Lowitz v. Chicago, St. P. M. & O. Ry. Co.

Decision Date23 February 1917
Docket NumberNos. 20,198-(292).,s. 20,198-(292).
PartiesE. LOWITZ AND ANOTHER v. CHICAGO, ST. PAUL, MINNEAPOLIS & OMAHA RAILWAY COMPANY.<SMALL><SUP>1</SUP></SMALL>
CourtMinnesota Supreme Court

Action in the district court for Hennepin county by the partners doing business as E. Lowitz to recover $1,100 paid by plaintiffs upon a draft to which was attached a bill of lading issued by defendant for a car of corn, shipped from Minneapolis to Chicago. The answer alleged that when the purported bill of lading was delivered to the shipper the car of corn had not been received by defendant for transportation, and that the bill of lading was void. The case was tried upon stipulated facts before Jelley, J. who ordered judgment in favor of plaintiff. Defendant's motion for amended findings of fact was granted in part and its motion for amended conclusions of law or for a new trial was denied. From the judgment entered pursuant to the order for judgment, defendant appealed. Reversed.

Richard L. Kennedy and James B. Sheean, for appellant.

Kerr, Fowler, Schmitt & Furber, for respondents.

HOLT, J.

Plaintiffs' complaint set out that R. J. Johnston was doing business in Minneapolis, there owning and in possession of a carload of bulk corn which, on March 1, 1915, he delivered to defendant, a common carrier, who thereupon, while so in possession, executed and delivered to Johnstone its order bill of lading, whereby defendant did state that it had received at Minneapolis, Minnesota, on said date, said corn from Johnstone and did undertake to carry the same to Chicago, Illinois; that upon receiving said bill of lading Johnstone drew a draft on plaintiffs for $1,100 payable to a bank in Minneapolis; that concurrently therewith Johnstone indorsed the bill of lading in blank and delivered the same with draft annexed to the bank, which in good faith advanced the money stated to Johnstone; that, on March 2, 1915, the bank presented the draft with the bill of lading annexed to plaintiffs, who then duly accepted and paid the draft and received the bill of lading; and that the car of corn should have reached Chicago within a week after March 1, 1915, but that at divers and sundry times thereafter plaintiffs have tendered defendant the bill of lading and without avail have demanded delivery of the corn.
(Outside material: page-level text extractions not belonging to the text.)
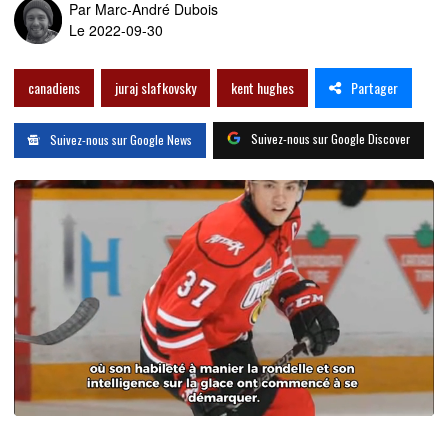
Par
Marc-André Dubois
Le 2022-09-30
Partager
canadiens
juraj slafkovsky
kent hughes
Suivez-nous sur Google Discover
Suivez-nous sur Google News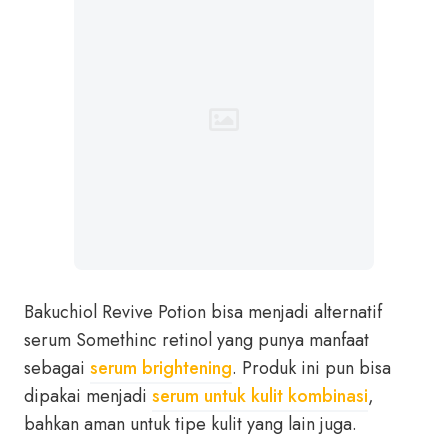
Bakuchiol Revive Potion bisa menjadi alternatif
serum Somethinc retinol yang punya manfaat
sebagai
serum brightening
. Produk ini pun bisa
dipakai menjadi
serum untuk kulit kombinasi
,
bahkan aman untuk tipe kulit yang lain juga.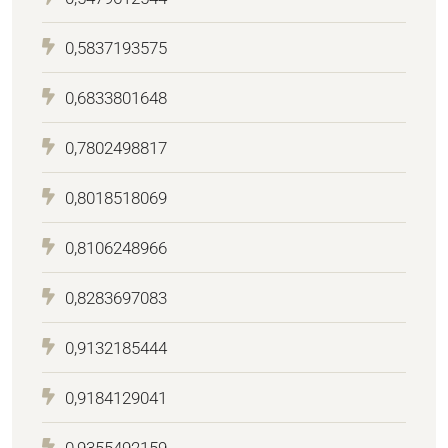
0,5837193575
0,6833801648
0,7802498817
0,8018518069
0,8106248966
0,8283697083
0,9132185444
0,9184129041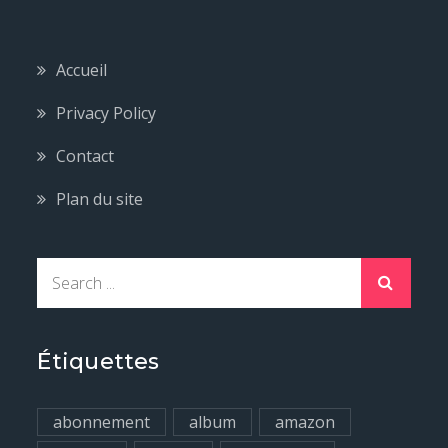
Accueil
Privacy Policy
Contact
Plan du site
S
e
a
r
Étiquettes
c
h
abonnement
album
amazon
f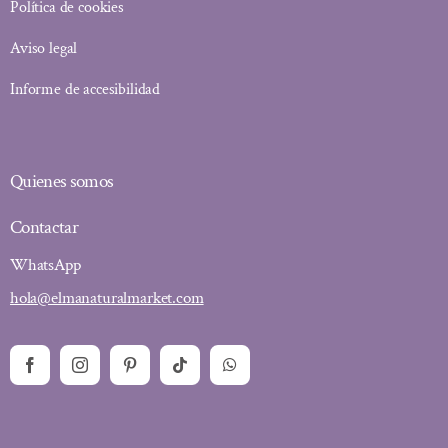
Política de cookies
Aviso legal
Informe de accesibilidad
Quienes somos
Contactar
WhatsApp
hola@elmanaturalmarket.com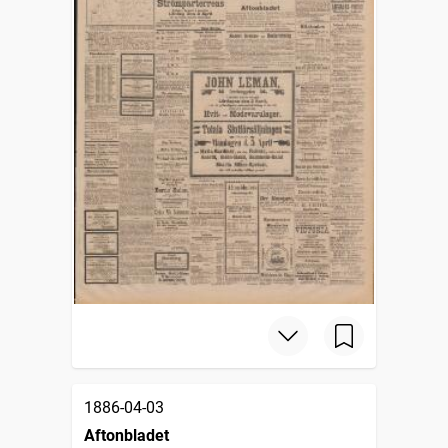
1886-04-03
Aftonbladet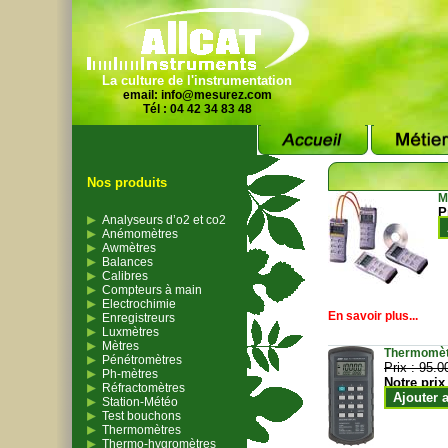
La culture de l'instrumentation
email:
info@mesurez.com
Tél : 04 42 34 83 48
Nos produits
M
P
Analyseurs d’o2 et co2
Anémomètres
Awmètres
Balances
Calibres
Compteurs à main
Electrochimie
En savoir plus...
Enregistreurs
Luxmètres
Mètres
Thermomètr
Pénétromètres
Prix :
95.0
Ph-mètres
Notre prix
Réfractomètres
Ajouter 
Station-Météo
Test bouchons
Thermomètres
Thermo-hygromètres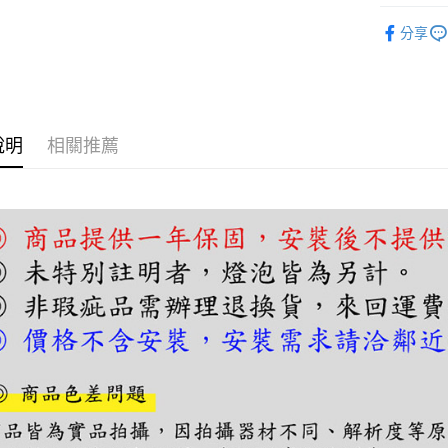
【關於「A
水晶燈｜
ATM付款
AFTEE
分享
便利好安
１．簡單
２．便利
運送方式
３．安心
宅配
【「AFT
說明
相關推薦
每筆NT$1
１．於結帳
付」結帳
２．訂單
３．收到繳
／ATM／
※ 請注意
絡購買商品
先享後付
※ 交易是
是否繳費成
付客戶支
【注意事
１．透過由
交易，需
求債權轉
２．關於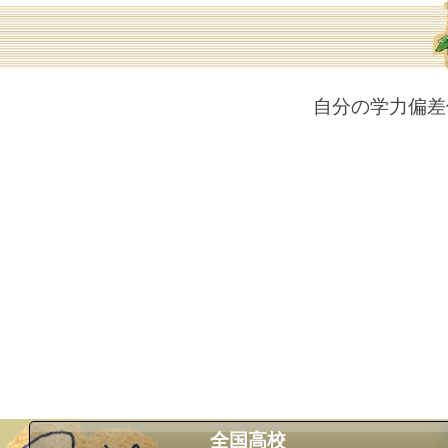
自分の学力偏差
全国高校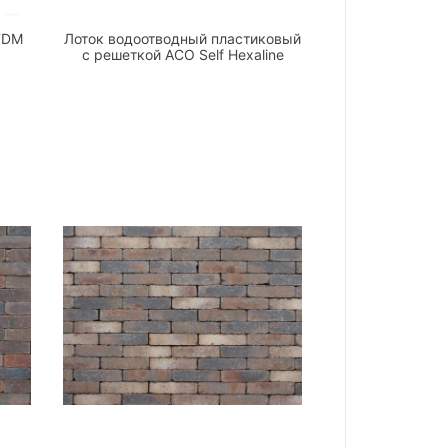
TDM
Лоток водоотводный пластиковый
с решеткой ACO Self Hexaline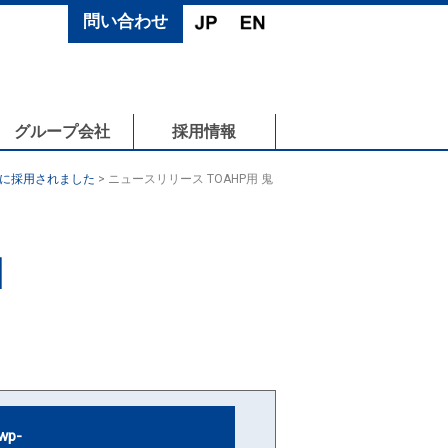
問い合わせ
グループ会社
採用情報
備に採用されました
>
ニュースリリース TOAHP用 鬼
N
wp-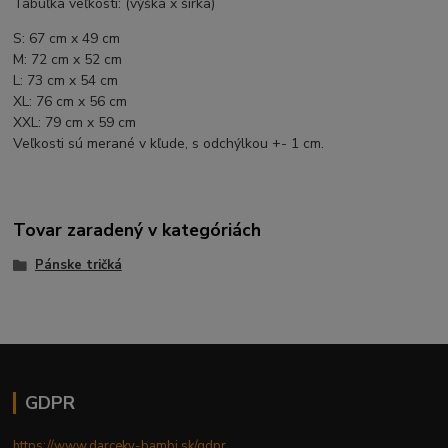
Tabuľka veľkostí: (výška x šírka)
S: 67 cm x 49 cm
M: 72 cm x 52 cm
L: 73 cm x 54 cm
XL: 76 cm x 56 cm
XXL: 79 cm x 59 cm
Veľkosti sú merané v kľude, s odchýlkou +- 1 cm.
Tovar zaradený v kategóriách
Pánske tričká
GDPR
https://www.darceky-bambi.sk/gdpr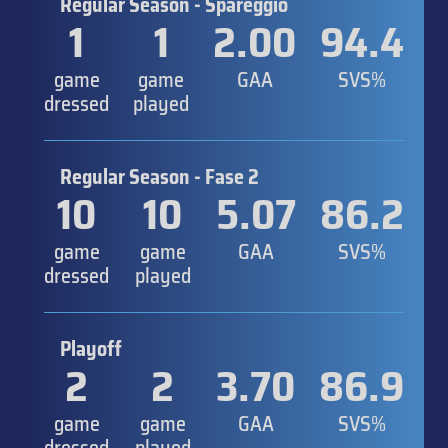
Regular Season - Spareggio
1
1
2.00
94.4
game
game
GAA
SVS%
dressed
played
Regular Season - Fase 2
10
10
5.07
86.2
game
game
GAA
SVS%
dressed
played
Playoff
2
2
3.70
86.9
game
game
GAA
SVS%
dressed
played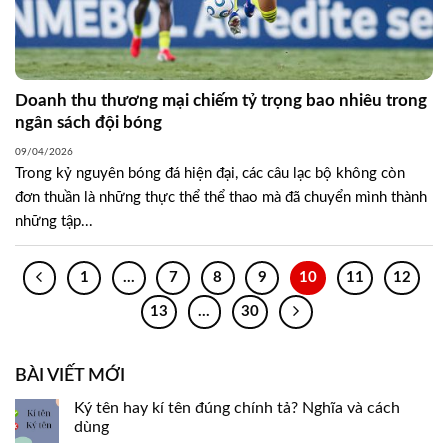
Doanh thu thương mại chiếm tỷ trọng bao nhiêu trong
ngân sách đội bóng
09/04/2026
Trong kỷ nguyên bóng đá hiện đại, các câu lạc bộ không còn
đơn thuần là những thực thể thể thao mà đã chuyển mình thành
những tập...
1
…
7
8
9
10
11
12
13
…
30
BÀI VIẾT MỚI
Ký tên hay kí tên đúng chính tả? Nghĩa và cách
dùng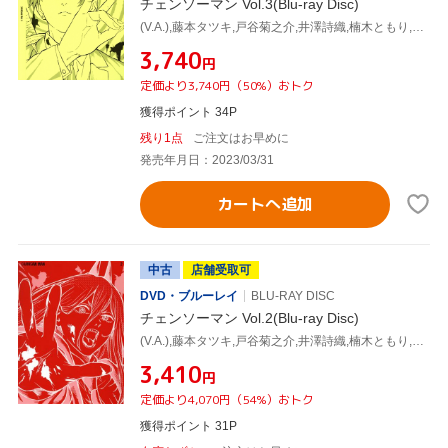
チェンソーマン Vol.3(Blu-ray Disc)
(V.A.),藤本タツキ,戸谷菊之介,井澤詩織,楠木ともり,坂田将吾,杉山和隆,牛尾憲輔
¥3,740
円
定価より3,740円（50%）おトク
獲得ポイント 34P
残り1点
ご注文はお早めに
発売年月日：2023/03/31
カートへ追加
中古
店舗受取可
DVD・ブルーレイ
BLU-RAY DISC
チェンソーマン Vol.2(Blu-ray Disc)
(V.A.),藤本タツキ,戸谷菊之介,井澤詩織,楠木ともり,坂田将吾,杉山和隆,牛尾憲輔
¥3,410
円
定価より4,070円（54%）おトク
獲得ポイント 31P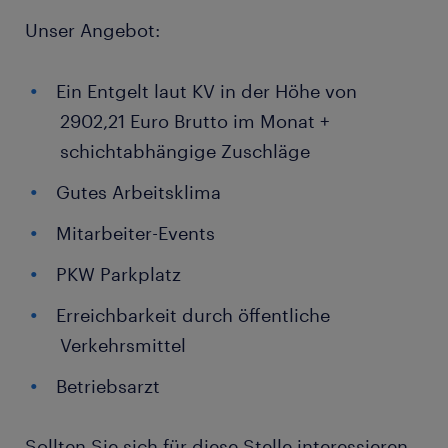
Unser Angebot:
Ein Entgelt laut KV in der Höhe von
2902,21 Euro Brutto im Monat +
schichtabhängige Zuschläge
Gutes Arbeitsklima
Mitarbeiter-Events
PKW Parkplatz
Erreichbarkeit durch öffentliche
Verkehrsmittel
Betriebsarzt
Sollten Sie sich für diese Stelle interessieren,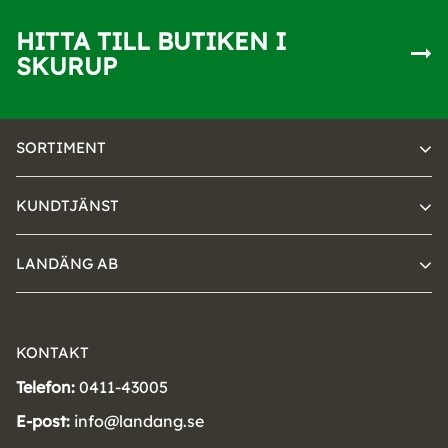
HITTA TILL BUTIKEN I
SKURUP
SORTIMENT
KUNDTJÄNST
LANDÄNG AB
KONTAKT
Telefon:
0411-43005
E-post:
info@landang.se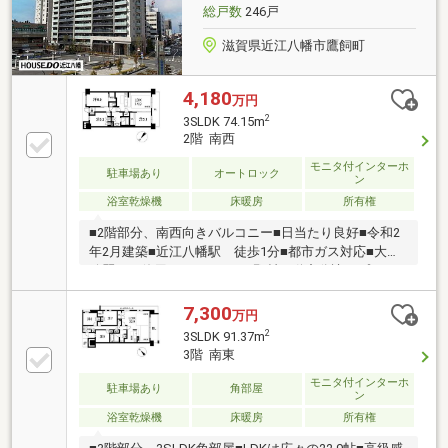
総戸数
246戸
滋賀県近江八幡市鷹飼町
4,180
万円
2
3SLDK 74.15m
2階 南西
モニタ付インターホ
駐車場あり
オートロック
ン
浴室乾燥機
床暖房
所有権
■2階部分、南西向きバルコニー■日当たり良好■令和2
年2月建築■近江八幡駅 徒歩1分■都市ガス対応■大変
綺麗にご使用されています■野村不動産分譲のプラウ
ドシリーズ
7,300
万円
2
3SLDK 91.37m
3階 南東
モニタ付インターホ
駐車場あり
角部屋
ン
浴室乾燥機
床暖房
所有権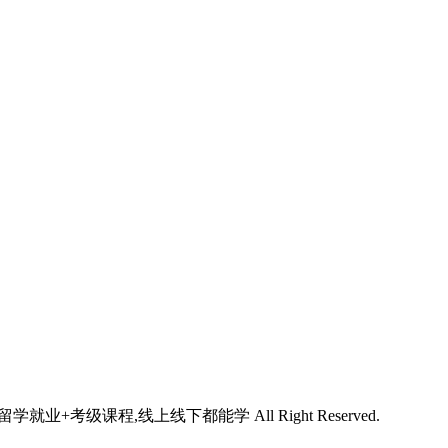
学就业+考级课程,线上线下都能学 All Right Reserved.
陕ICP备2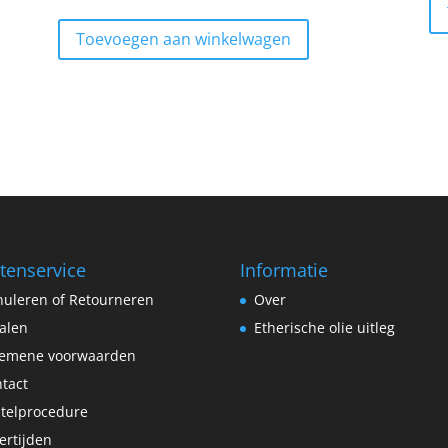
Toevoegen aan winkelwagen
tenservice
Informatie
uleren of Retourneren
Over
alen
Etherische olie uitleg
gemene voorwaarden
tact
telprocedure
ertijden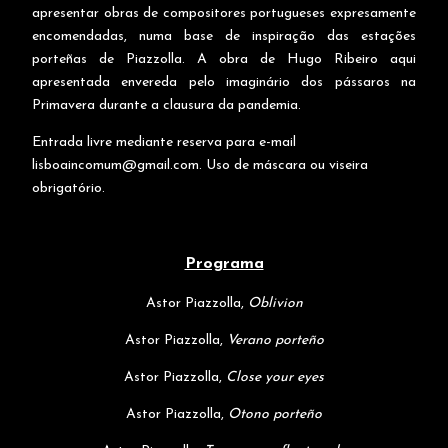
apresentar obras de compositores portugueses expresamente
encomendadas, numa base de inspiração das estações
porteñas de Piazzolla. A obra de Hugo Ribeiro aqui
apresentada envereda pelo imaginário dos pássaros na
Primavera durante a clausura da pandemia.
Entrada livre mediante reserva para e-mail
lisboaincomum@gmail.com
. Uso de máscara ou viseira
obrigatório.
Programa
Astor Piazzolla,
Oblivion
Astor Piazzolla,
Verano porteño
Astor Piazzolla,
Close your eyes
Astor Piazzolla,
Otono porteño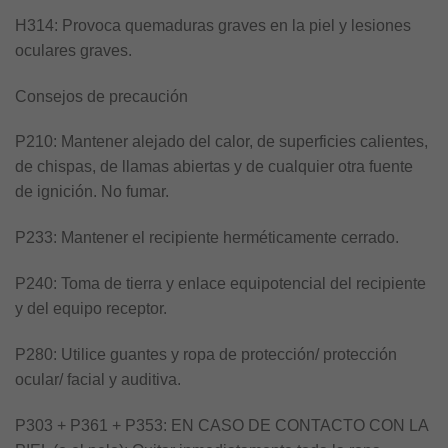
H314: Provoca quemaduras graves en la piel y lesiones
oculares graves.
Consejos de precaución
P210: Mantener alejado del calor, de superficies calientes,
de chispas, de llamas abiertas y de cualquier otra fuente
de ignición. No fumar.
P233: Mantener el recipiente herméticamente cerrado.
P240: Toma de tierra y enlace equipotencial del recipiente
y del equipo receptor.
P280: Utilice guantes y ropa de protección/ protección
ocular/ facial y auditiva.
P303 + P361 + P353: EN CASO DE CONTACTO CON LA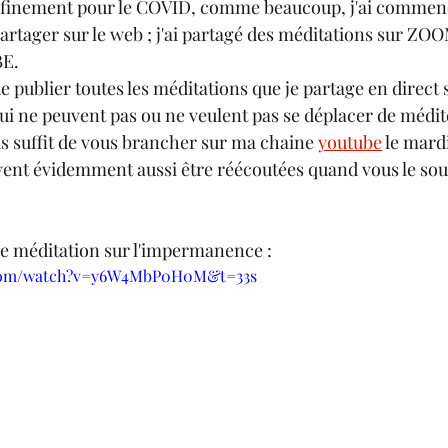
nfinement pour le COVID, comme beaucoup, j'ai commencé
artager sur le web ; j'ai partagé des méditations sur ZOOM 
BE.
e publier toutes les méditations que je partage en direct 
ui ne peuvent pas ou ne veulent pas se déplacer de médite
us suffit de vous brancher sur ma chaine 
youtube
 le mard
ent évidemment aussi être réécoutées quand vous le sou
e méditation sur l'impermanence :
.com/watch?v=y6W4MbP0H0M&t=33s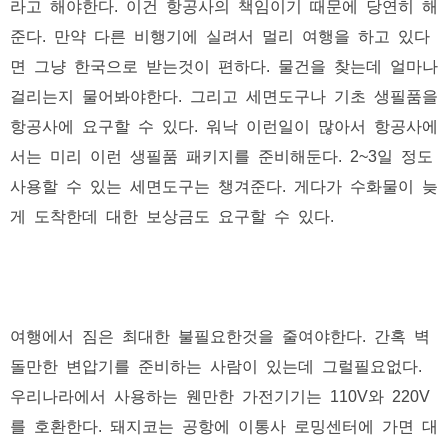
라고 해야한다. 이건 항공사의 책임이기 때문에 당연히 해
준다. 만약 다른 비행기에 실려서 멀리 여행을 하고 있다
면 그냥 한국으로 받는것이 편하다. 물건을 찾는데 얼마나
걸리는지 물어봐야한다. 그리고 세면도구나 기초 생필품을
항공사에 요구할 수 있다. 워낙 이런일이 많아서 항공사에
서는 미리 이런 생필품 패키지를 준비해둔다. 2~3일 정도
사용할 수 있는 세면도구는 챙겨준다. 게다가 수화물이 늦
게 도착한데 대한 보상금도 요구할 수 있다.
여행에서 짐은 최대한 불필요한것을 줄여야한다. 간혹 벽
돌만한 변압기를 준비하는 사람이 있는데 그럴필요없다.
우리나라에서 사용하는 웬만한 가전기기는 110V와 220V
를 호환한다. 돼지코는 공항에 이통사 로밍센터에 가면 대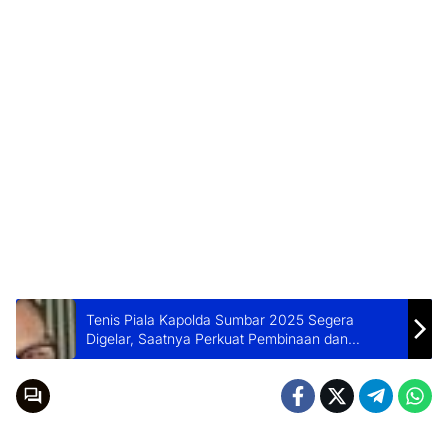
Tenis Piala Kapolda Sumbar 2025 Segera
Digelar, Saatnya Perkuat Pembinaan dan
Silaturahmi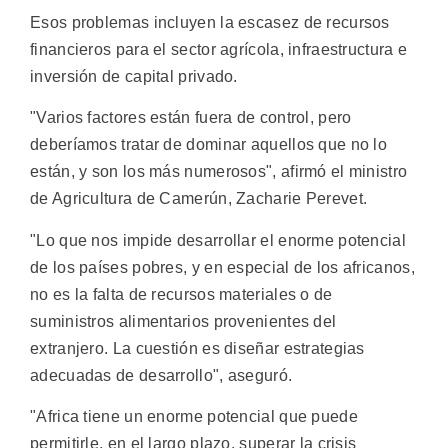
Esos problemas incluyen la escasez de recursos
financieros para el sector agrícola, infraestructura e
inversión de capital privado.
"Varios factores están fuera de control, pero
deberíamos tratar de dominar aquellos que no lo
están, y son los más numerosos", afirmó el ministro
de Agricultura de Camerún, Zacharie Perevet.
"Lo que nos impide desarrollar el enorme potencial
de los países pobres, y en especial de los africanos,
no es la falta de recursos materiales o de
suministros alimentarios provenientes del
extranjero. La cuestión es diseñar estrategias
adecuadas de desarrollo", aseguró.
"Africa tiene un enorme potencial que puede
permitirle, en el largo plazo, superar la crisis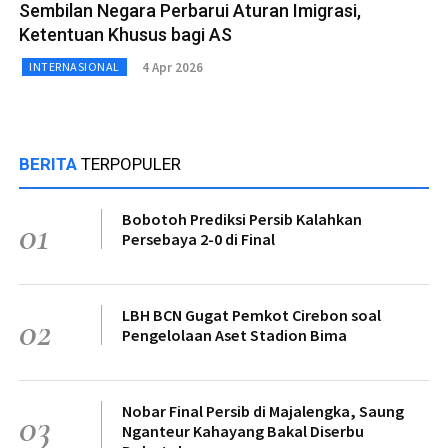
Sembilan Negara Perbarui Aturan Imigrasi,
Ketentuan Khusus bagi AS
4 Apr 2026
INTERNASIONAL
BERITA
TERPOPULER
Bobotoh Prediksi Persib Kalahkan
01
Persebaya 2-0 di Final
LBH BCN Gugat Pemkot Cirebon soal
02
Pengelolaan Aset Stadion Bima
Nobar Final Persib di Majalengka, Saung
03
Nganteur Kahayang Bakal Diserbu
The answer was that when Johnstone applied for and came into possession of the bill of lading he did not have or own the car of corn and it was never received by defendant. The stipulated facts, embodied in the findings, make it clear that on the day stated an agent of defendant, duly authorized to issue and deliver order bills of lading upon freight received for transportation, did issue the bill of lading in question, but no corn was delivered to or received by defendant. A mistake had been made by Johnstone and it was not discovered until after plaintiffs in good faith and without notice of the mistake, had for value become the owners and holders of the bill of lading. The court gave plaintiffs judgment for the value of the corn. Defendant appeals.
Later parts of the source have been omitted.